Undoubtedly, the company’s strategy of transforming from a contractor to a developer and of geographic and sector-based expansion hasn’t paid off during the reign of its previous CEO, the 37 year-old Jordanian Hasan Abdullah Ismaik, who looked to expand the company into the oil and gas and transportation sectors. Ismaik oversaw a US$40 billion dollar agreement with the Egyptian government to build homes in Egypt, and, in a strange move for a Gulf-based contractor, a regional sponsorship agreement with Abu Dhabi-owned Manchester City.
Things began to go drastically awry when rumours spread that Arabtec’s largest shareholder, Abu Dhabi’s Aabar Investments, had reduced its stake in the company. At the same time, the CEO Ismaik had built his stake in the company from 8 per cent all the way up to 28.8 per cent. The story is best told by two reporters at The National, Frank Kane and Hadeel Al Sayegh.
There are some obvious communications lessons to be learned from the Arabtec story, which I hope other companies in the Gulf region will study long and hard.
1) Communicate proactively, stop the rumours: Information on share ownerships seemed to have been leaked out to the market before any announcement by Arabtec itself. While Arabtec didn’t break any rules in terms of non-disclosure, the company could and should have taken a much more proactive stance to explain the share movements made by Aabar Investments, an Abu Dhabi government-owned investment vehicle, and the CEO himself. What was inexcusable was a lack of clarity following a “temporary system glitch” at the Dubai Financial Market, which erroneously reported a drop in Aabar’s stake in Arabtec from 18.85 percent to 14.32 percent. The rumours took over, and filled the void left by a lack of information and analysis.
2) Use the right channels to communicate: As Arabtec’s share price dropped, the CEO announced he was quitting his role. With the stock still heading south, Ismaik announced his resignation. However, this wasn’t announced by the company through a statement to the media or to the stock exchange, but rather by an interview with a newspaper. Again, while Ismaik or Arabtec didn’t break any of the Dubai Financial Market’s rules (which must be reviewed after this sorry debacle), the fact that he announced it himself struck the wrong tone and sent out signals to investors that something was wrong. No information has been forthcoming on his own 28 percent stake in Arabtec, apart from he is willing to sell.
3) No matter the mess, get your story out there: As soon as Ismaik was out, so too were many of his executive management. The company’s head of mergers and acquisitions, Shohidul Ahad-Choudhury, was fired, as were hundreds of employees, including numerous managers. The only comments in the stories that followed were from analysts who were asking, quite rightly, what is going on. It would take eight days before Arabtec would respond to the media at a press conference.

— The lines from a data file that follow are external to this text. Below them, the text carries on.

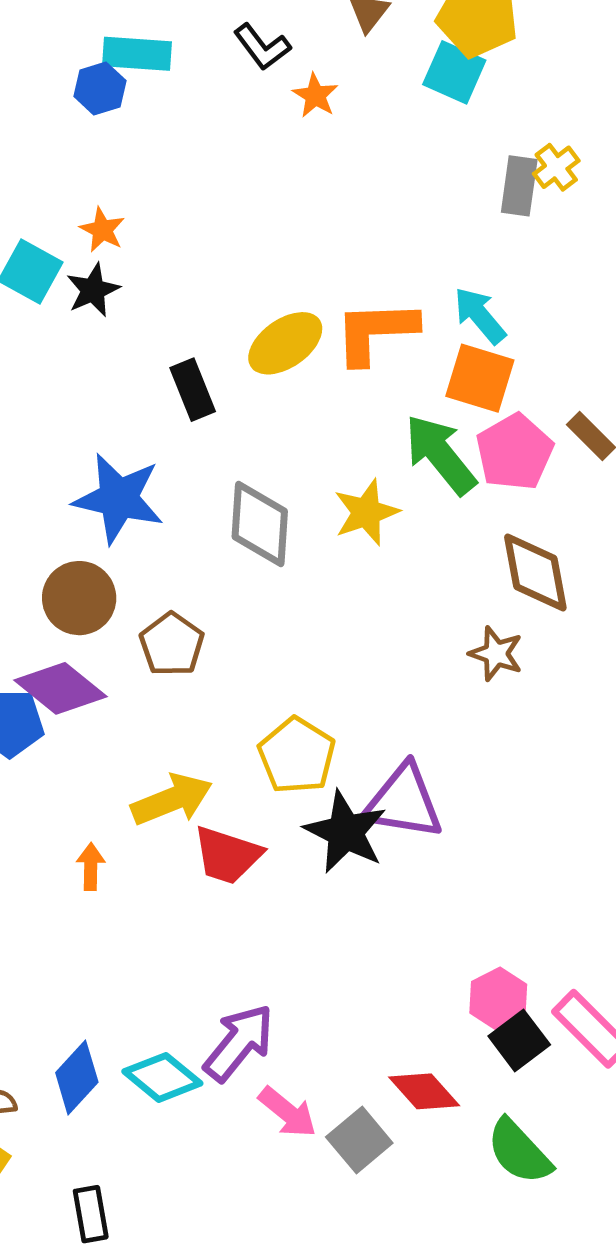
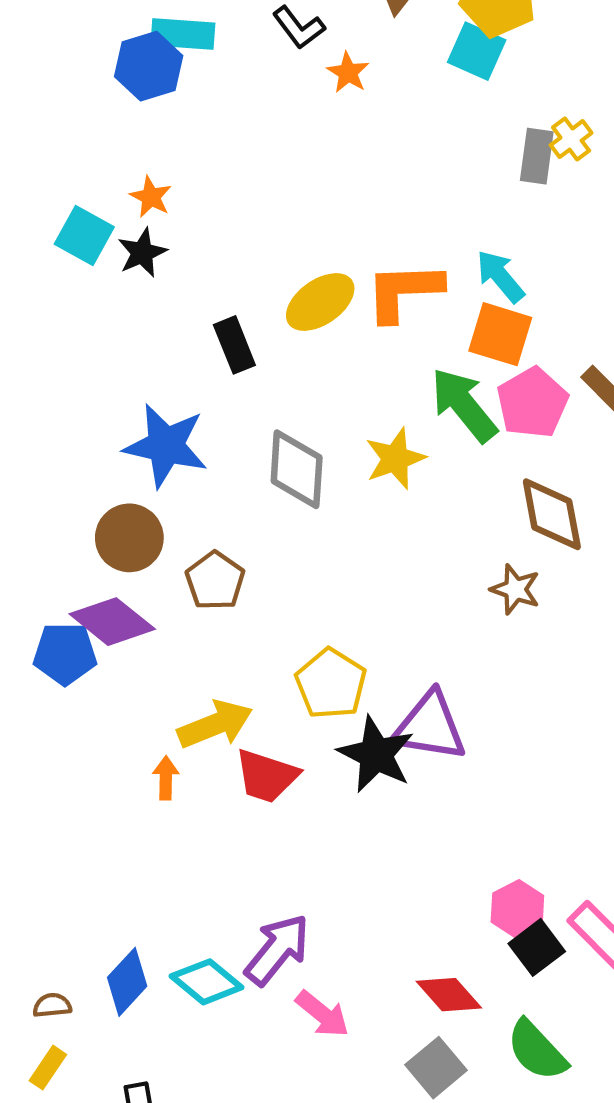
blue hexagon: (100, 89) -> (149, 66), size x1.4
orange arrow: (91, 867) -> (166, 778), moved
gray square: (359, 1140) -> (436, 1068), moved

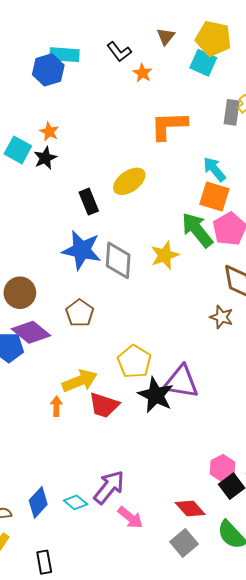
orange L-shape: (404, 291) -> (169, 126), moved
blue star: (166, 446) -> (82, 250), moved
brown circle: (129, 538) -> (20, 293), moved
cyan diamond: (207, 982) -> (76, 502), size x0.7

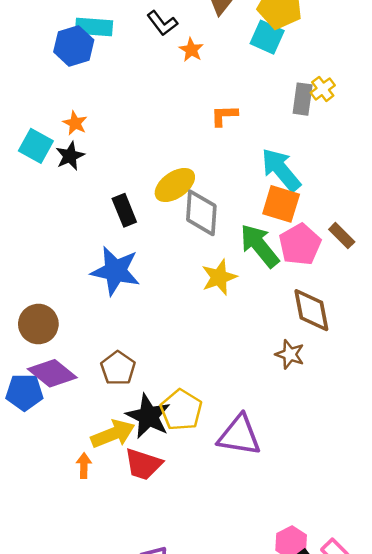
orange L-shape: (169, 126) -> (224, 115), size x0.6
cyan arrow: (214, 169) -> (281, 170), size x1.4
gray diamond: (118, 260) -> (201, 213), moved
brown pentagon: (80, 313) -> (118, 368), moved
black star: (156, 395) -> (148, 416), moved

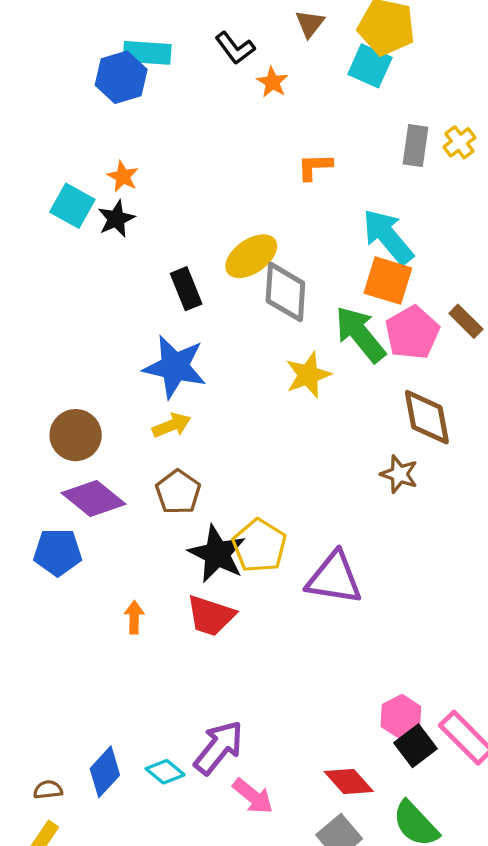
yellow cross: (323, 89) -> (459, 142), moved
blue pentagon: (24, 392) -> (58, 552), moved
yellow arrow: (113, 434) -> (172, 425), moved, size x0.7

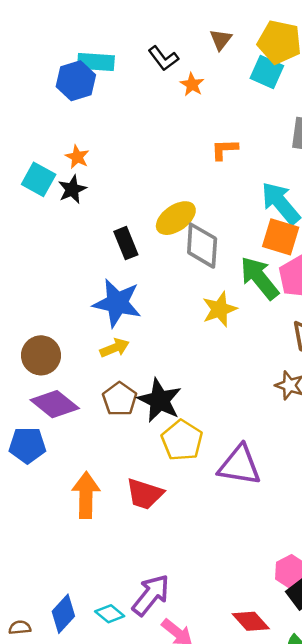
black star: (217, 554) -> (160, 400), moved
orange arrow: (134, 617) -> (86, 495), size x1.8

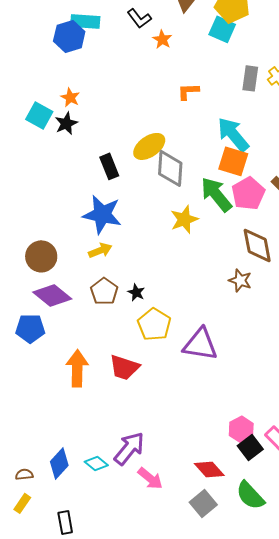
black star: (160, 400) -> (136, 292), size x0.5

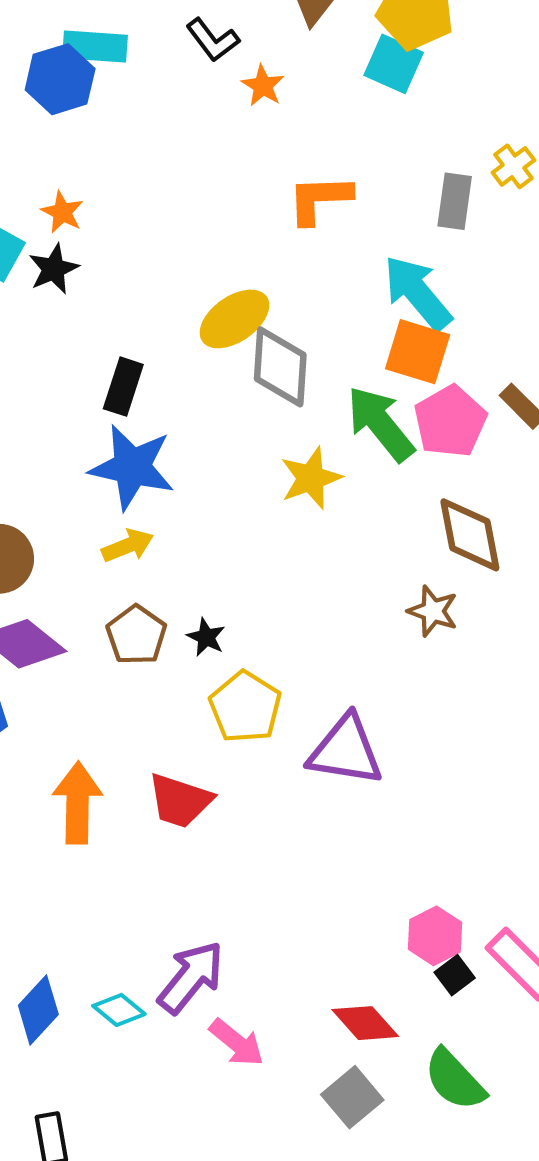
gray rectangle: (250, 78) -> (455, 201), moved
orange L-shape: (188, 91) -> (319, 199), size x1.4
black rectangle: (109, 166) -> (123, 387), moved, turned 40
black square: (250, 447) -> (455, 975), size x0.7

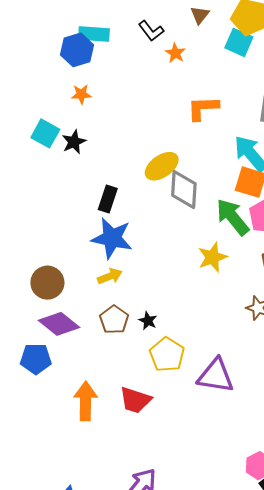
orange star: (62, 212) -> (81, 94), moved, turned -30
yellow star: (311, 478) -> (212, 257), moved

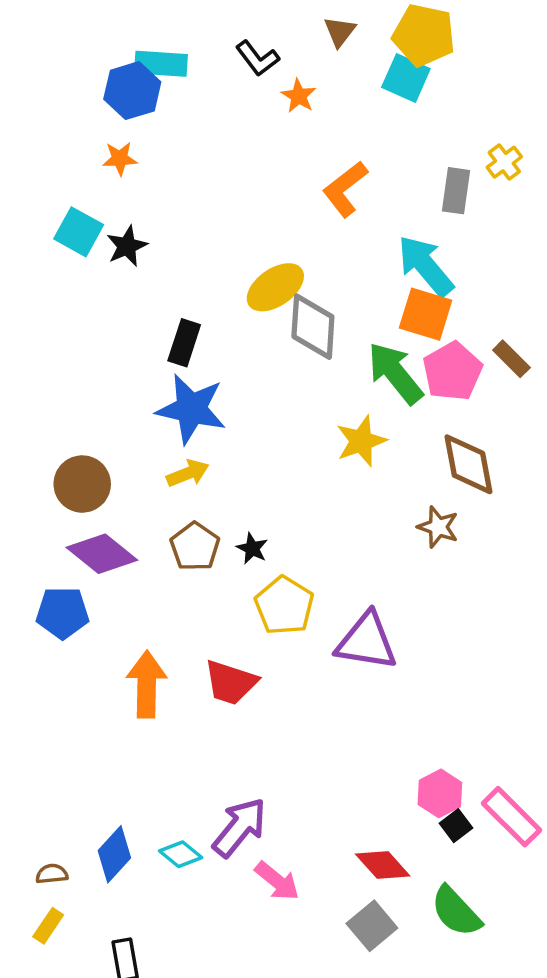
orange star: (81, 94) -> (120, 159), moved
orange L-shape: (203, 108) -> (345, 189), turned -36

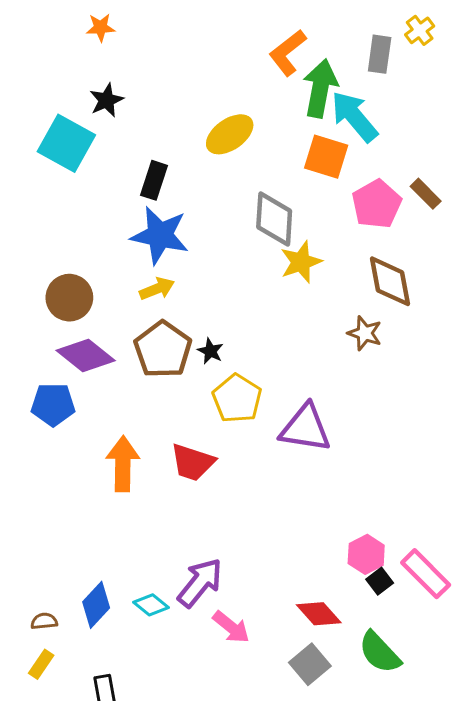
cyan square: (79, 232) -> (66, 143), moved, size x1.4
orange square: (426, 314) -> (326, 157), moved
gray diamond: (313, 327) -> (274, 219), moved
green arrow: (395, 373) -> (320, 88), moved, turned 50
brown pentagon: (195, 547) -> (163, 350), size x1.4

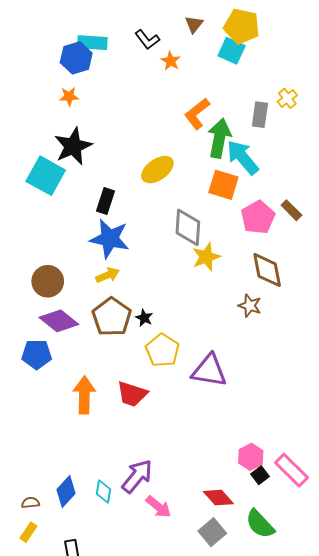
black star: (106, 100) -> (73, 146), size x1.6
cyan diamond: (151, 605) -> (104, 491), turned 60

4) Don’t lose your communications team: Whether you like their advice or not, your communications team are essential in a crisis. According to what I’ve been told, Arabtec lost both its head of communications as well as its agency during the past two months. Arabtec’s management should have moved to stem the rumours and controlled the narrative before taking any action re the communications setup, which I hope would have included a more active social media approach (Arabtec’s last tweet from its @ArabtecHolding account was in March).
Reputations that take years to build can be destroyed in a matter of moments in today’s era of information. There’s little excuse for any listed company for not sharing information with shareholders, especially during a crisis. Arabtec has since recovered some of its share value, but the company still has a long way to go if it is to win back investors. Communications is vital to this process. Let’s hope that Arabtec’s new leadership are able to learn some lessons from the past two months, and proactively engage through a systematic communications approach, with strong narratives that lead nothing to the imagination of their investors.